25 may 1999

Despertábamos admiración aquellos que aún con diez años sobre las infantiles espaldas, teníamos cuatro abuelos en la tierra; porque lo normal era que los abuelos estuviesen en el cielo -al menos uno-, incluso que los compañeros de clase ni siquiera los hubiesen conocido. Por eso, aunque nunca destaqué por buenas notas, ni por ser un "pichichi", ni por llevar al colegio juguetes de importación, sí me jactaba de tratar y disfrutar de mis cuatro abuelos, y presumía de que si uno era sabio, otra había generado más de cien vidas, otro vivía con el aura de un viejo ganadero de reses bravas, y la última -con la que tan buenos momentos paso- no dimitía en su elegancia ni en sus controversias políticas.
A causa de mi infancia tan poblada de mayores, pasado el tiempo siento un cariño especial por aquellas familias que hablan a menudo de sus abuelos, que los quieren con arrebato si aún están vivos o que los recuerdan cada vez que surge una tertulia de sobremesa. Por querencia hacia los míos (y también por rebeldía frente a esta sociedad que resuelve los problemas octogenarios -los del final del viaje- en residencias especializadas en abandonos y hasta con reivindicación de la inyección letal), no oculto la simpatía que me despiertan aquellos amigos que, pese a lo vertiginoso de los planes de vacaciones, hacen depender su descanso de la compañía de sus mayores. Entienden que los abuelos resultan siempre amables: los muy mayores, porque se les va la cabeza y cuando el cuerpo no les acompaña recobran la candidez de un niño de sonajero y corral. La vida se les cierra en el mismo mundo de nubes algodonosas y pájaros arrebolados de cuando nacieron, y despiertan la ternura tanto si fueron ceñudos intelectuales u hombres de gobierno, como si nunca aspiraron a cargos de influencias y pasaron los años en el anonimato. A estos abuelos, como en las coplas de Manrique, de nada les sirven los latifundios, las tiaras, las coronas, las obras de arte, los libros... (que hoy serían las casas, los fondos bancarios, las fincas de recreo...), porque sus mundos se unifican en tacatacas y pañales.
Luego están aquellos que encuentran en la senectud un respiro, y gastan los últimos años en un deambular de playa en balneario y de monte en casino. La abuela de unos buenos amigos confesaba que se sentía eternamente agradecida al señor IMSERSO, "un hombre muy bueno" que había fundado una empresa de viajes baratos para los jubilados, viajes en los que ella ganaba amistades, bailaba, hacía gimnasia y jugaba a la tómbola y al dominó. Hay que poseer claridad mental y juventud de espíritu para anhelar esas vacaciones ininterrumpidas, y para desear con vehemencia sentarse en un autobús y cantar -todos a una- una jotica de verbena.

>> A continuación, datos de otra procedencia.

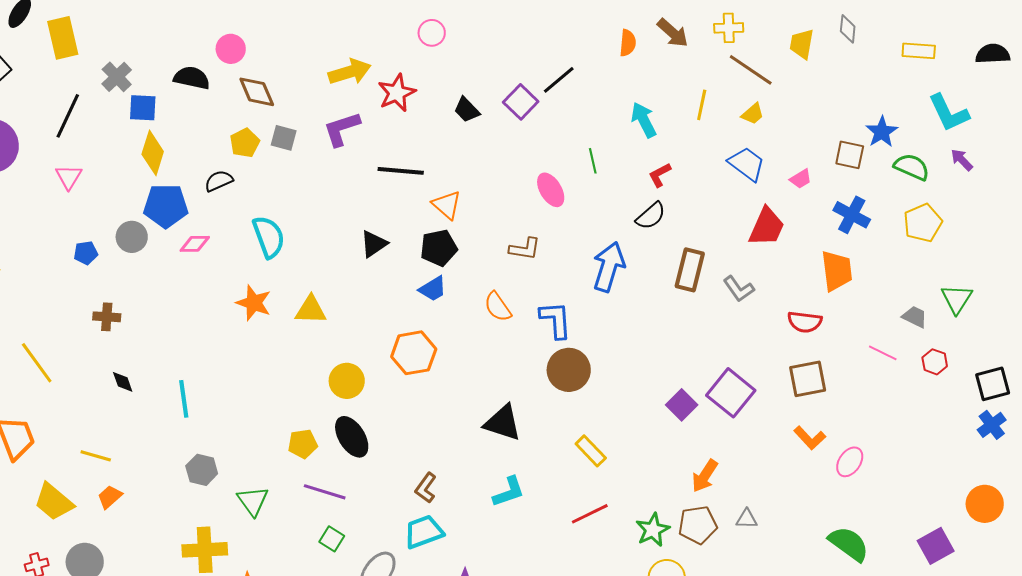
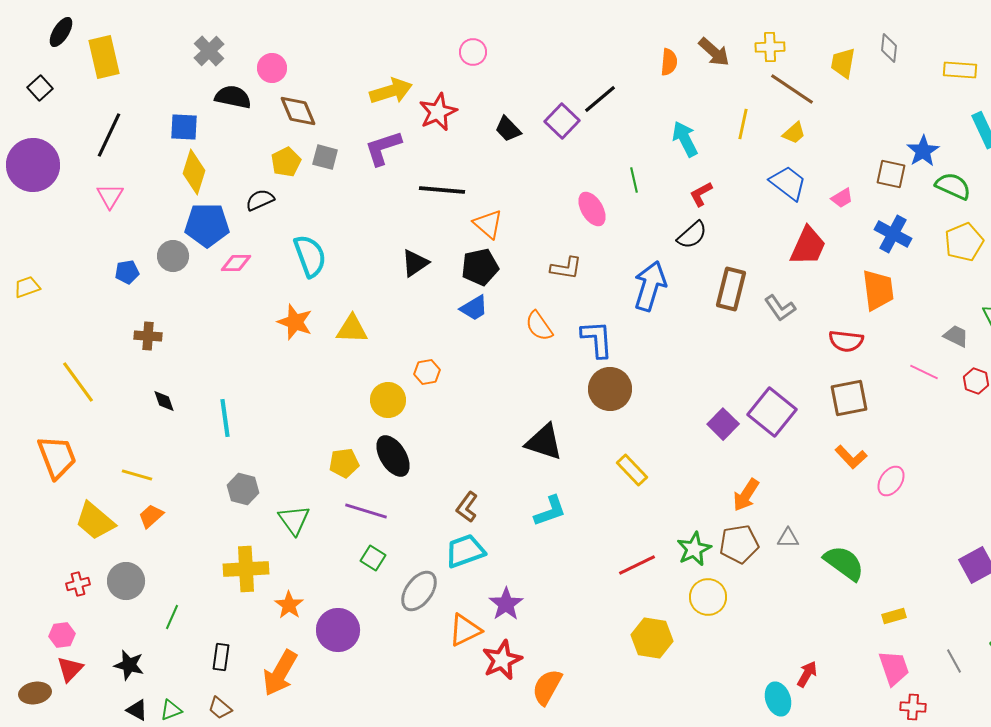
gray cross: (117, 77) -> (209, 51), moved
orange hexagon: (414, 353) -> (427, 372), moved, size x0.6
red line: (590, 514) -> (637, 565), moved
green semicircle: (849, 544) -> (844, 563), moved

También existen los abuelos juiciosos, aquellos a los que la artrósis y el desgaste natural no ha desmejorado sus neuronas y disfrutan las horas con conversaciones, lectura, cultura y estudio. Mi abuelo paterno, catedrático de universidad, no claudicó en sus inquietudes intelectuales hasta el final; rozando los ochenta se matriculó para convertirse en abogado. ¿Amor hacia las leyes?, no lo creo. Amor a la vida y a todo lo que ella trae, pues lo mismo se entretenía con los dibujos animados del televisor que retando a su ajedrez electrónico.

Claro, que además de los abuelos con demencia senil, los de playas de Levante y los ratoncillos de biblioteca, se cuentan por legiones aquellos de andar por casa, esos que miran las obras desde las aceras o los que juegan a las cartas; esas mujeres coquetas que no pierden el ritmo de la febril alta costura, y aquellas que además de nietos tienen aún bajo su responsabilidad a los hijos más reticentes a dejar el olivo. Son hombres y mujeres apasionados por el fútbol, el cine o la política, conversadores del pasado -de la Guerra, esa Guerra que se nos desdibuja en la noche de los tiempos...- y del presente. Abuelos que no claudican por fuerte que las contradicciones les embistan.

Contemplada la vida desde este rincón, a pesar de la imagen melancólica de la ancianidad, todo se hace amable..., menos el olvido.